I think most of us like to play the game, but we’re what the cool kids are calling “recreational players”. I don’t think Brian Windhorst is covering the NBA because his jump shot sucked and Adam Schefter isn’t covering the NFL because his 40-yard dash time was a few thousandths of a second off of him getting drafted. But I bet Windhorst loves to shoot hoops with his buddies and Schefter probably plays in a Turkey Bowl every year. It’s no different with poker media.
What other hobbies do you have? Tell us about them.
I love to read. I’ll read almost anything. My goal each year is to read 52 books – one a week – usually end up somewhere around 35 though. I also read a lot of online content – on really any topic if it’s well written.
I’m Canadian, so I’m legally required to watch hockey and I watch a ton of it.

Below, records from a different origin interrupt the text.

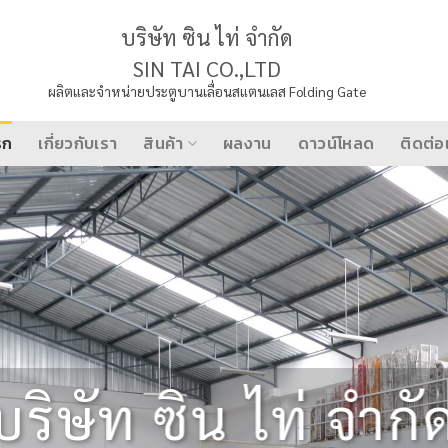
บริษัท ซิน ไท่ จำกัด
SIN TAI CO.,LTD
ผลิตและจำหน่ายประตูบานเลื่อนสแตนเลส Folding Gate
รก
เกี่ยวกับเรา
สินค้า
ผลงาน
ดาวน์โหลด
ติดต่อ
FOLDING GATE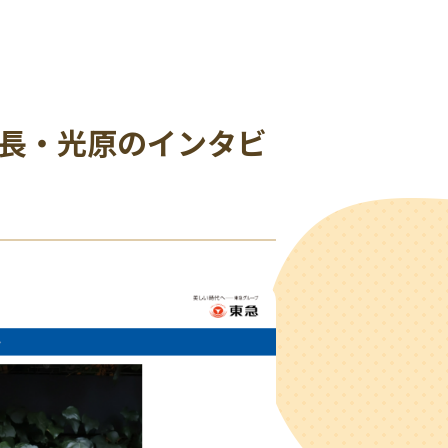
事長・光原のインタビ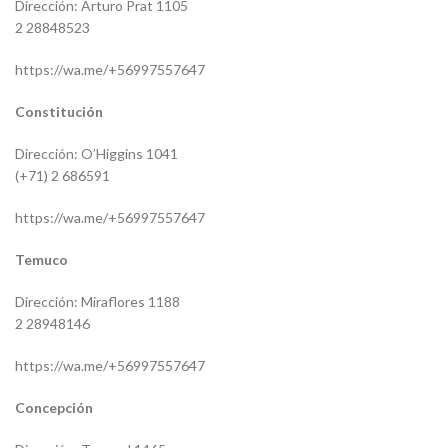
Dirección: Arturo Prat 1105
2 28848523
https://wa.me/+56997557647
Constitución
Dirección: O’Higgins 1041
(+71) 2 686591
https://wa.me/+56997557647
Temuco
Dirección: Miraflores 1188
2 28948146
https://wa.me/+56997557647
Concepción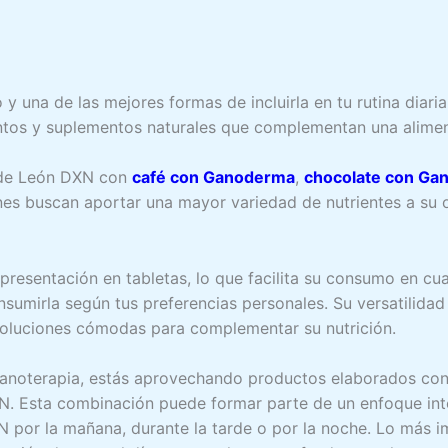
 y una de las mejores formas de incluirla en tu rutina dia
tos y suplementos naturales que complementan una alimenta
 de León DXN con
café con Ganoderma
,
chocolate con Ga
nes buscan aportar una mayor variedad de nutrientes a su 
presentación en tabletas, lo que facilita su consumo en c
nsumirla según tus preferencias personales. Su versatilida
 soluciones cómodas para complementar su nutrición.
 Ganoterapia, estás aprovechando productos elaborados co
N. Esta combinación puede formar parte de un enfoque integ
 por la mañana, durante la tarde o por la noche. Lo más i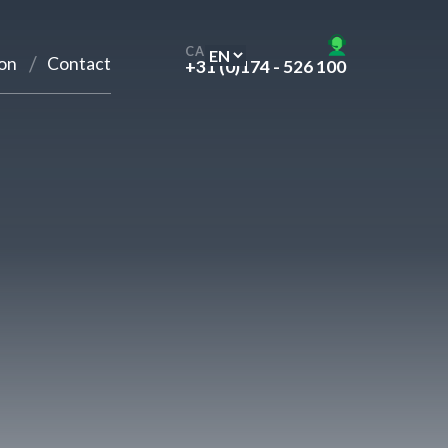
CALL US
on
Contact
+31 (0)174 - 526 100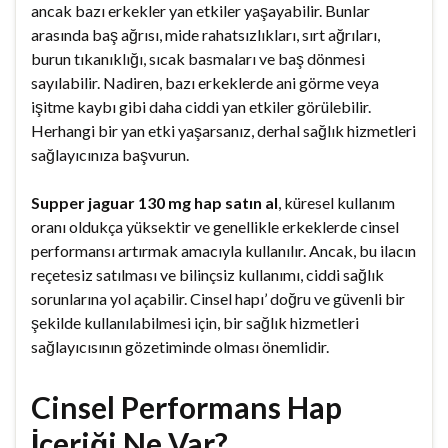
ancak bazı erkekler yan etkiler yaşayabilir. Bunlar
arasında baş ağrısı, mide rahatsızlıkları, sırt ağrıları,
burun tıkanıklığı, sıcak basmaları ve baş dönmesi
sayılabilir. Nadiren, bazı erkeklerde ani görme veya
işitme kaybı gibi daha ciddi yan etkiler görülebilir.
Herhangi bir yan etki yaşarsanız, derhal sağlık hizmetleri
sağlayıcınıza başvurun.
Supper jaguar 130 mg hap satın al
, küresel kullanım
oranı oldukça yüksektir ve genellikle erkeklerde cinsel
performansı artırmak amacıyla kullanılır. Ancak, bu ilacın
reçetesiz satılması ve bilinçsiz kullanımı, ciddi sağlık
sorunlarına yol açabilir. Cinsel hapı’ doğru ve güvenli bir
şekilde kullanılabilmesi için, bir sağlık hizmetleri
sağlayıcısının gözetiminde olması önemlidir.
Cinsel Performans Hap
İçeriği Ne Var?.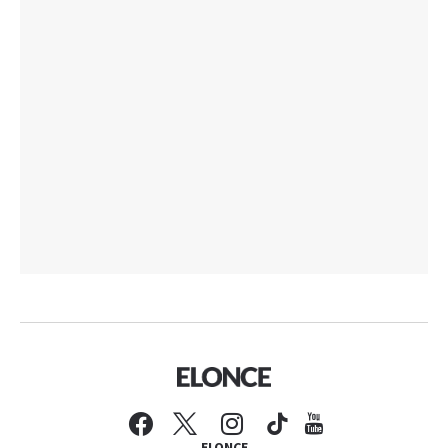
ELONCE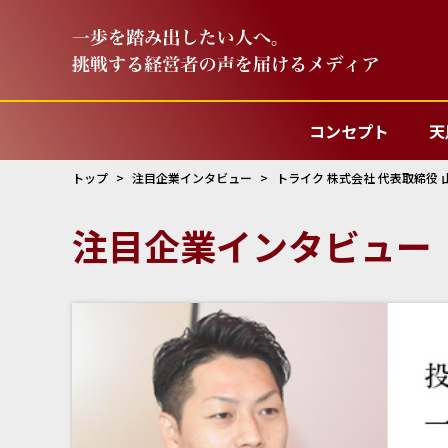
コンセプト
天
トップ
注目企業インタビュー
トライク 株式会社 代表取締役 
注目企業インタビュー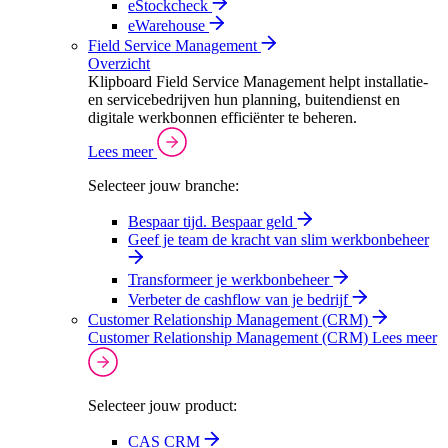
eStockcheck
eWarehouse
Field Service Management
Overzicht
Klipboard Field Service Management helpt installatie-
en servicebedrijven hun planning, buitendienst en
digitale werkbonnen efficiënter te beheren.
Lees meer
Selecteer jouw branche:
Bespaar tijd. Bespaar geld
Geef je team de kracht van slim werkbonbeheer
Transformeer je werkbonbeheer
Verbeter de cashflow van je bedrijf
Customer Relationship Management (CRM)
Customer Relationship Management (CRM)
Lees meer
Selecteer jouw product:
CAS CRM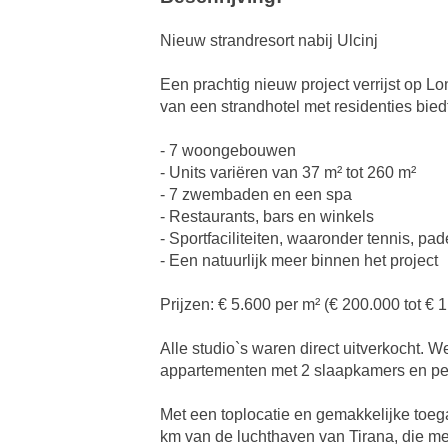
Nieuw strandresort nabij Ulcinj
Een prachtig nieuw project verrijst op L
van een strandhotel met residenties biedt
- 7 woongebouwen
- Units variëren van 37 m² tot 260 m²
- 7 zwembaden en een spa
- Restaurants, bars en winkels
- Sportfaciliteiten, waaronder tennis, pa
- Een natuurlijk meer binnen het project
Prijzen: € 5.600 per m² (€ 200.000 tot € 1
Alle studio`s waren direct uitverkocht.
appartementen met 2 slaapkamers en pe
Met een toplocatie en gemakkelijke toeg
km van de luchthaven van Tirana, die me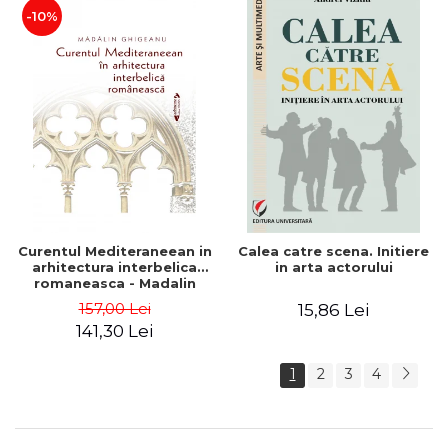
-10%
Curentul Mediteraneean in
Calea catre scena. Initiere
arhitectura interbelica
in arta actorului
romaneasca - Madalin
Ghigeanu
157,00 Lei
15,86 Lei
141,30 Lei
1
2
3
4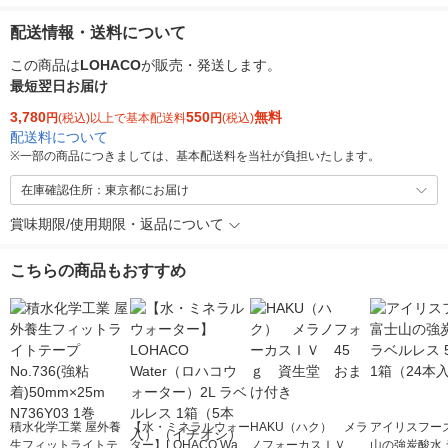
配送情報・送料について
この商品は
LOHACO
が販売・発送します。
最短翌日お届け
3,780
550
無料
円
(税込)以上で基本配送料
円
(税込)
配送料について
※
一部の商品につきましては、基本配送料を当社が負担いたします。
在庫確認住所：東京都にお届け
賞味期限/使用期限・返品について
こちらの商品もおすすめ
積水化学工業 屋外養
【水・ミネラルウォー
HAKU（ハク） メラ
アイリスフーズ
生フィットライトテー
ター】LOHACO Wate
ノフォーカスＩＶ 4
山の強炭酸水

I’m also a big wrestling fan – have been since I was five years old. Outside of that, I mostly just love spending time with my wife and daughter.
What do you enjoy writing about most in poker – lifestyle/feature pieces, op-eds, promotional stuff, tourney recaps, live/online poker news, or live reporting?
The short answer is people. There are so many amazing stories to be told in the poker world and almost always the story is really about a person or a group of people.
Whether it’s the latest tournament winner, an amateur checking something off of his bucket list by playing in the WSOP Main Event, or a player who has done something outside of poker that is worth talking about, I enjoy all of that the most. That being said, I love writing about poker in general. Tournament recaps, lifestyle stuff, breaking news – it’s all fun.
Your story from earlier this summer about Bob and Charlie playing in the WSOP Main Event was phenomenal. Once you finished interviewing them and getting the required information to write the piece, can you describe your mind frame and work process that carried you through until publication?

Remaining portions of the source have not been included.